In deze zaak heeft de rechtbank Midden-Nederland op 15 november 2023 uitspraak gedaan op het verzet van de opposant tegen een eerdere uitspraak van 15 februari 2023, waarin het beroep van de opposant niet-ontvankelijk was verklaard. De opposant had op 13 september 2022 beroep ingesteld, maar de rechtbank oordeelde dat hij geen kopie van het bestreden besluit had overgelegd, wat leidde tot de niet-ontvankelijkheid. De opposant ging in verzet, maar vroeg niet om een zitting.
De rechtbank beoordeelde of de eerdere uitspraak terecht was en of er verzetsgronden waren ingediend. De opposant had weliswaar een brief gestuurd waarin hij verwees naar de eerdere uitspraak, maar de rechtbank constateerde dat de aangevoerde gronden niet betrekking hadden op de uitspraak van 15 februari 2023. Dit betekende dat de gronden de rechtmatigheid van die uitspraak niet aanraakten. De rechtbank benadrukte dat het indienen van het bestreden besluit in het verzet het eerdere verzuim niet kon herstellen.

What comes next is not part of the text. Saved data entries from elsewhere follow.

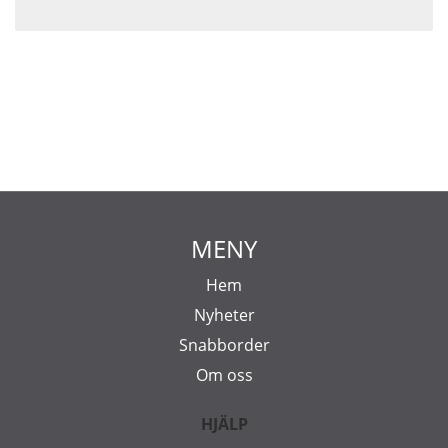
MENY
Hem
Nyheter
Snabborder
Om oss
HJÄLP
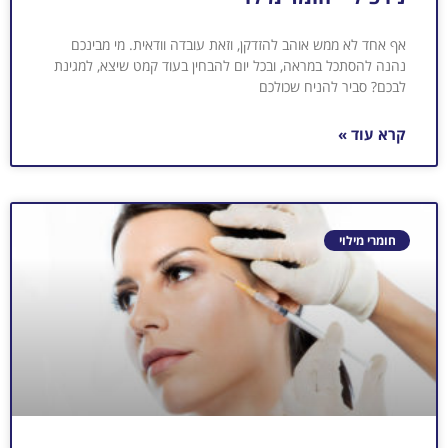
אף אחד לא ממש אוהב להזדקן, וזאת עובדה וודאית. מי מבינכם
נהנה להסתכל במראה, ובכל יום להבחין בעוד קמט שיצא, למגינת
לבכם? סביר להניח שכולכם
קרא עוד »
חומרי מילוי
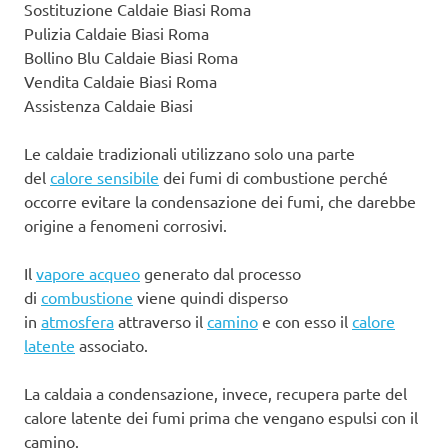
Sostituzione Caldaie Biasi Roma
Pulizia Caldaie Biasi Roma
Bollino Blu Caldaie Biasi Roma
Vendita Caldaie Biasi Roma
Assistenza Caldaie Biasi
Le caldaie tradizionali utilizzano solo una parte
del
calore sensibile
dei fumi di combustione perché
occorre evitare la condensazione dei fumi, che darebbe
origine a fenomeni corrosivi.
Il
vapore acqueo
generato dal processo
di
combustione
viene quindi disperso
in
atmosfera
attraverso il
camino
e con esso il
calore
latente
associato.
La caldaia a condensazione, invece, recupera parte del
calore latente dei fumi prima che vengano espulsi con il
camino.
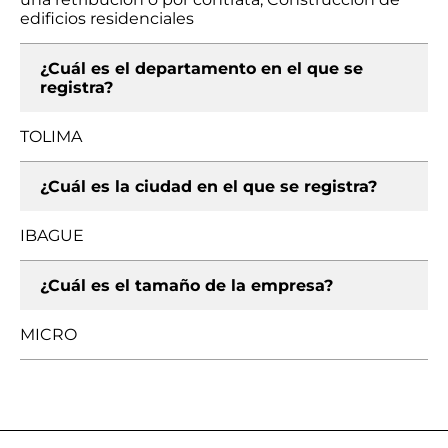
edificios residenciales
¿Cuál es el departamento en el que se
registra?
TOLIMA
¿Cuál es la ciudad en el que se registra?
IBAGUE
¿Cuál es el tamaño de la empresa?
MICRO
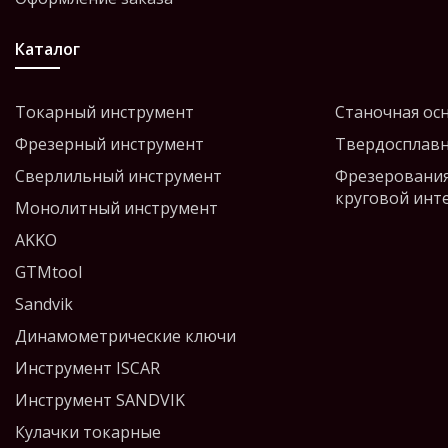
Каталог
Токарный инструмент
Станочная ос
Фрезерный инструмент
Твердосплавн
Сверлильный инструмент
Фрезерования
круговой инт
Монолитный инструмент
AKKO
GTMtool
Sandvik
Динамометрические ключи
Инструмент ISCAR
Инструмент SANDVIK
Кулачки токарные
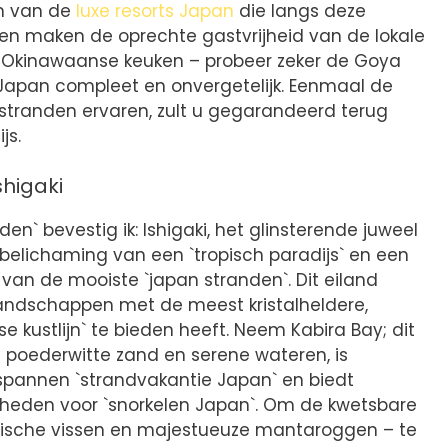
en van de
luxe resorts Japan
die langs deze
dien maken de oprechte gastvrijheid van de lokale
e Okinawaanse keuken – probeer zeker de Goya
apan compleet en onvergetelijk. Eenmaal de
stranden ervaren, zult u gegarandeerd terug
js.
shigaki
en` bevestig ik: Ishigaki, het glinsterende juweel
belichaming van een `tropisch paradijs` en een
van de mooiste `japan stranden`. Dit eiland
andschappen met de meest kristalheldere,
 kustlijn` te bieden heeft. Neem Kabira Bay; dit
 poederwitte zand en serene wateren, is
spannen `strandvakantie Japan` en biedt
kheden voor `snorkelen Japan`. Om de kwetsbare
 tropische vissen en majestueuze mantaroggen – te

Uiteindelijk verklaarde de rechtbank het verzet ongegrond, waardoor de eerdere uitspraak in stand bleef. De beslissing werd openbaar uitgesproken door rechter M. Eversteijn, met griffier O. Asafiati aanwezig. De partijen werden geïnformeerd dat tegen deze uitspraak beroep in cassatie kan worden ingesteld bij de Hoge Raad der Nederlanden binnen zes weken na verzending.